It should be understood that in some embodiments the example graphical user interfaces (e.g., the example GUI 500a of FIG. 5A and the example GUI 600a of FIG. 6A) described herein for presenting rules and/or rulesets to a user (e.g., a clinician) may include additional indicia, such as indicia indicative of the relative importance of particular fuzzy concepts (e.g., the gradient shading and key of FIG. 5B and FIG. 6B) and/or indicia indicative of the relative importance of particular fuzzy rules. Additionally or alternatively, the example graphical user interfaces may include further additional indicia, such as indicia indicative of: measures of uncertainty associated with each of the rules and/or model predictions, instances of changing importance of the rules and/or concepts as dictated by changes in the training data and/or context-specific modifications by end users, linkages between the rules and membership functions (e.g., to easily visualize the membership functions of the concepts comprising each rule), and/or situations when data may be missing such that a rule is not applicable. The GUI may present an explanation panel listing rules and contributions and provide quick-tweak controls (e.g., accept, edit, or reject the recommendation, or adjust salient rule weights) before issuing a command (see Method 900, block 912-914). Furthermore, the example graphical user interfaces and visualizations of rulesets/concepts discussed herein with respect to FIG. 5A, FIG. 5B, FIG. 6A, and FIG. 6B, may be presented and/or displayed by a user interface such as the user interface 170 of the user computing device 104.

Referring next to FIG. 7, the example graph 700 illustrates a visualization of predicted and actual diuretics dose changes for a test set. In particular, the graph 700 is a plot of the predicted furosemide dose changes against the actual furosemide dose changes in the test set. It should be noted that the example model correctly predicted a furosemide increase or decrease 92.3% of the time with a mean absolute error of 0.11.

Referring next to FIG. 8, the example graphs 800a, 800b, and 800c illustrate example visualizations of three models used to inform a closed loop control system for fluid management of an example patient. In various embodiments, safety criteria include one or more guardrails (e.g., hemodynamic, respiratory, renal, or therapy-specific thresholds) that must be satisfied prior to action. Clinical variables are presented on the Y axis and time in hours since admission is presented on the X axis. More particularly, the example graphs 800a, 800b, and 800c illustrate visualizations of how each model could be used together to inform a closed loop control system. For example, a first model (e.g., the model corresponding to example graph 800a) could be used to predict an increase in furosemide during times of positive fluid balance and hemodynamic stability per its transparent rules. When the probability of predicting a furosemide increase breaches a pre-determined threshold, the first model output could be fed into a second model (e.g., the model corresponding to example graph 800b) to predict a specific dose increase. When “safety criteria” are met, such as low MAP, a third model (e.g., the model corresponding to example graph 800c) could provide a fluid bolus to help re-establish stability. Additionally, the example graph 800d illustrates the actual furosemide doses in this example patient and the example graph 800e illustrates the predicted furosemide doses in this example patient, for comparison.

Referring next to FIG. 9, a flowchart illustrates a method 900 for controlling fluid management for a patient. The method 900 of FIG. 9 may be implemented by the processors 130, the processors 180, and/or other suitable processors, etc., executing instructions stored on the memories 140, the memories 190, and/or another suitable non-transitory computer readable medium, etc., described above with respect to FIG. 1-9. Though the method below is described with regard to the computing environment 100, it will be recognized that any similarly suitable environment(s) and/or system(s) may be used to implement method 900.
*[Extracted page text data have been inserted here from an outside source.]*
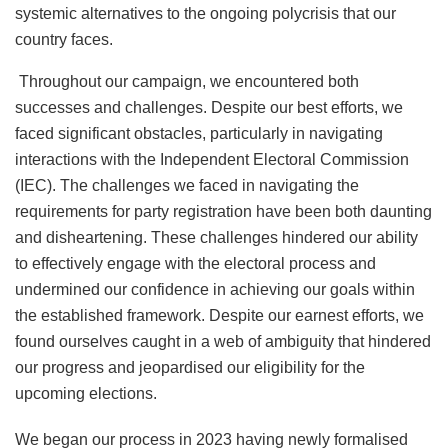
systemic alternatives to the ongoing polycrisis that our
country faces.
Throughout our campaign, we encountered both
successes and challenges. Despite our best efforts, we
faced significant obstacles, particularly in navigating
interactions with the Independent Electoral Commission
(IEC). The challenges we faced in navigating the
requirements for party registration have been both daunting
and disheartening. These challenges hindered our ability
to effectively engage with the electoral process and
undermined our confidence in achieving our goals within
the established framework. Despite our earnest efforts, we
found ourselves caught in a web of ambiguity that hindered
our progress and jeopardised our eligibility for the
upcoming elections.
We began our process in 2023 having newly formalised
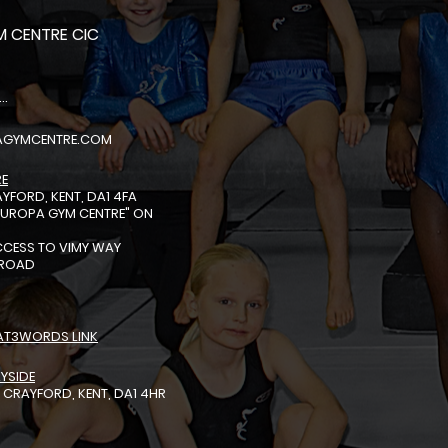
 CENTRE CIC
EL: 01322318888
AGYMCENTRE.COM
RE
YFORD, KENT, DA1 4FA
EUROPA GYM CENTRE"
ON
S
ACCESS TO VIMY WAY
 ROAD
AT3WORDS LINK
YSIDE
 CRAYFORD, KENT, DA1 4HR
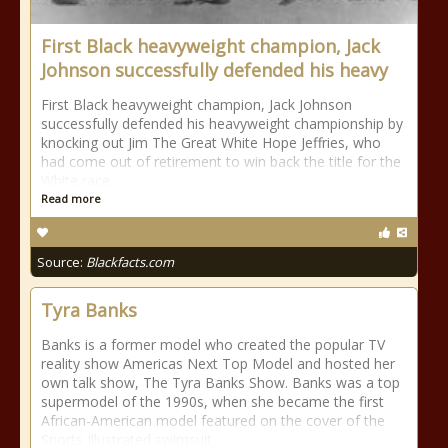
First Black heavyweight champion, Jack
Johnson successfully defended his heavy
First Black heavyweight champion, Jack Johnson
successfully defended his heavyweight championship by
knocking out Jim The Great White Hope Jeffries, who
had come out of retirement to win back the title for the
White race
Read more
Source:
Blackfacts.com
Tyra Banks
Banks is a former model who created the popular TV
reality show Americas Next Top Model and hosted her
own talk show, The Tyra Banks Show. Banks was a top
supermodel of the 1990s, when she became the first
African-American model featured on the cover of the
Sports Illustrated swimsuit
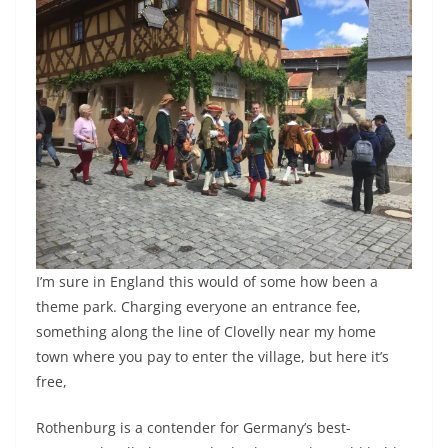
I’m sure in England this would of some how been a
theme park. Charging everyone an entrance fee,
something along the line of Clovelly near my home
town where you pay to enter the village, but here it’s
free,
Rothenburg is a contender for Germany’s best-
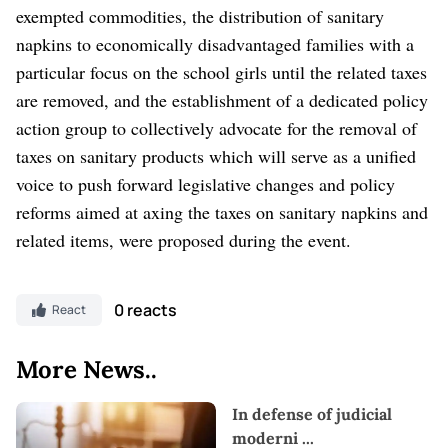
exempted commodities, the distribution of sanitary
napkins to economically disadvantaged families with a
particular focus on the school girls until the related taxes
are removed, and the establishment of a dedicated policy
action group to collectively advocate for the removal of
taxes on sanitary products which will serve as a unified
voice to push forward legislative changes and policy
reforms aimed at axing the taxes on sanitary napkins and
related items, were proposed during the event.
0 reacts
React
More News..
In defense of judicial
moderni
...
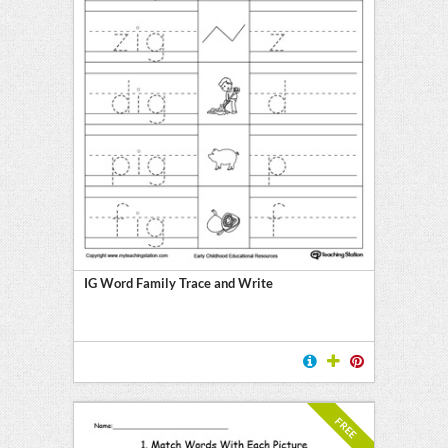
IG Word Family Trace and Write
FREE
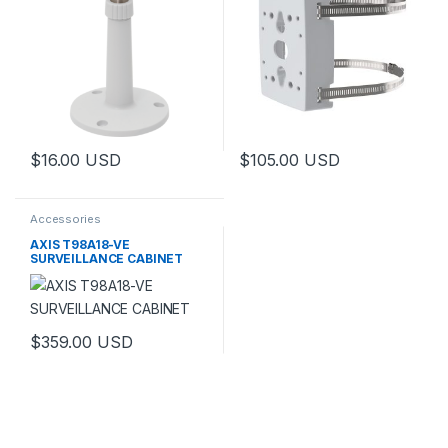
$
16.00
USD
$
105.00
USD
This product has multiple variants. The options may be chosen 
Accessories
AXIS T98A18-VE
SURVEILLANCE CABINET
$
359.00
USD
This product has multiple variants. The options may be chosen 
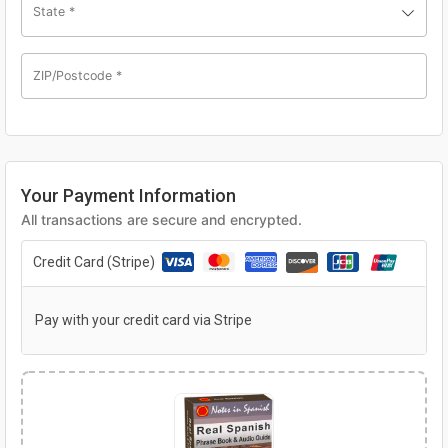
State
*
ZIP/Postcode
*
Your Payment Information
All transactions are secure and encrypted.
Credit Card (Stripe)
Pay with your credit card via Stripe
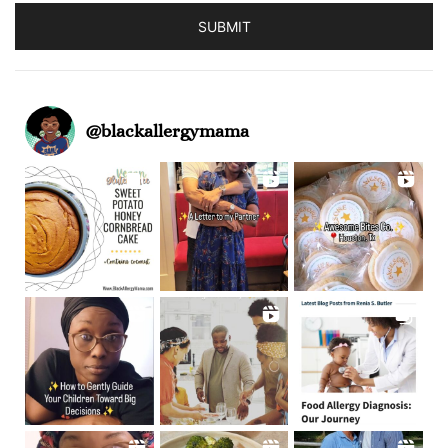
SUBMIT
@
blackallergymama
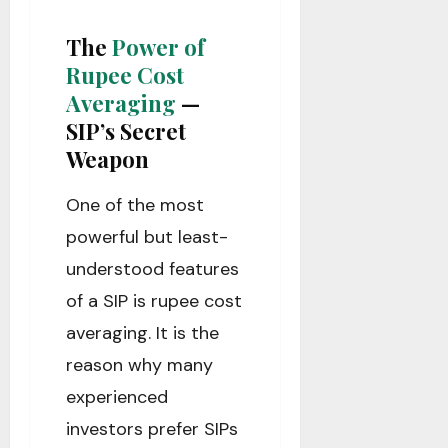
The
Power of
Rupee Cost
Averaging
—
SIP’s Secret
Weapon
One of the most
powerful but least-
understood features
of a SIP is rupee cost
averaging. It is the
reason why many
experienced
investors prefer SIPs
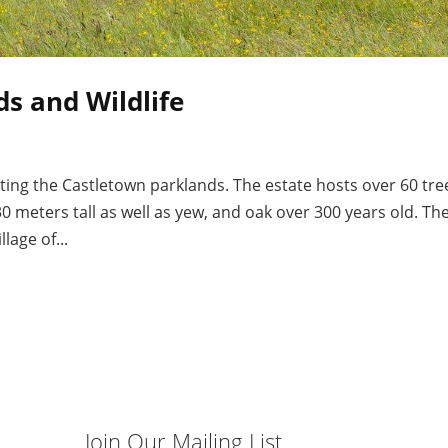
s and Wildlife
ing the Castletown parklands. The estate hosts over 60 tre
0 meters tall as well as yew, and oak over 300 years old. Th
lage of...
Join Our Mailing List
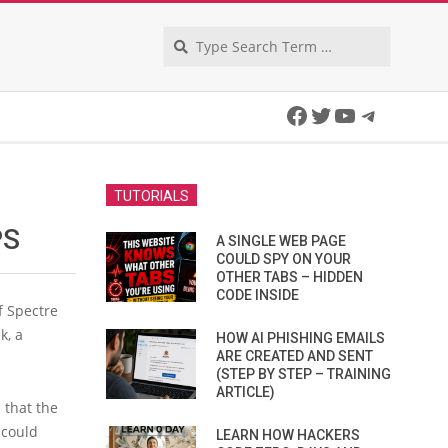
Search
Facebook
Twitter
YouTube
Telegra
TUTORIALS
PS
A SINGLE WEB PAGE
COULD SPY ON YOUR
OTHER TABS – HIDDEN
CODE INSIDE
f Spectre
k, a
HOW AI PHISHING EMAILS
ARE CREATED AND SENT
(STEP BY STEP – TRAINING
ARTICLE)
 that the
 could
LEARN HOW HACKERS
At block 902, the machine learning (ML) operation and training application 148 may initialize a fuzzy machine learning model based on a fluid management ruleset for a population including the patient. In some embodiments, the population includes neonatal patients after congenital heart surgery. In some implementations, the ML operation/training application 148 obtains clinician expertise data associated with fluid management procedure for the population, encodes the clinician expertise data into fuzzy concepts, and generates the fluid management ruleset based on the fuzzy concepts.

At block 904, the ML operation/training application 148 may train the fuzzy machine learning model on historical medical data associated with the population to generate a trained fuzzy ruleset, the historical medical data including a plurality of indications of historical fluid management treatments for the population and associated treatment outcomes. In some embodiments, the ML operation/training application 148 trains, using a fuzzy machine learning model, the fluid management ruleset based on the clinician expertise data by: approximating, using tropical geometry, a continuous representation of the piecewise categorizing function, and generating, based on at least the continuous representation of the piecewise categorizing function, the trained fuzzy ruleset. In some embodiments, the historical medical data further includes electronic health records (EHR) data for a plurality of patients in the population and historical clinical data (e.g., vital signs) for a plurality of patients in the population.

At block 906, the ML operation/training application 148 may receive a clinical data for the patient (e.g., from the medical monitoring device 108). In some embodiments, the ML operation/training application 148 and/or the fluid management module 142 obtains clinical data for the patient on a continuous basis, wherein fluid management recommendations are generated based on the most recent clinical data and on a periodic basis. In some embodiments, the clinical data for the patient include one or more of: fluid balance data, respiratory data, oxygen saturation data, heart rate data, blood pressure data, or body temperature data.

At block 908, the ML operation/training application 148 and/or the fluid management module 142 may generate a fluid management recommendation by applying the trained fuzzy ruleset to the clinical data for the patient. In some embodiments, the fluid management recommendation is a diuretics dosage recommendation or a fluid dosage recommendation.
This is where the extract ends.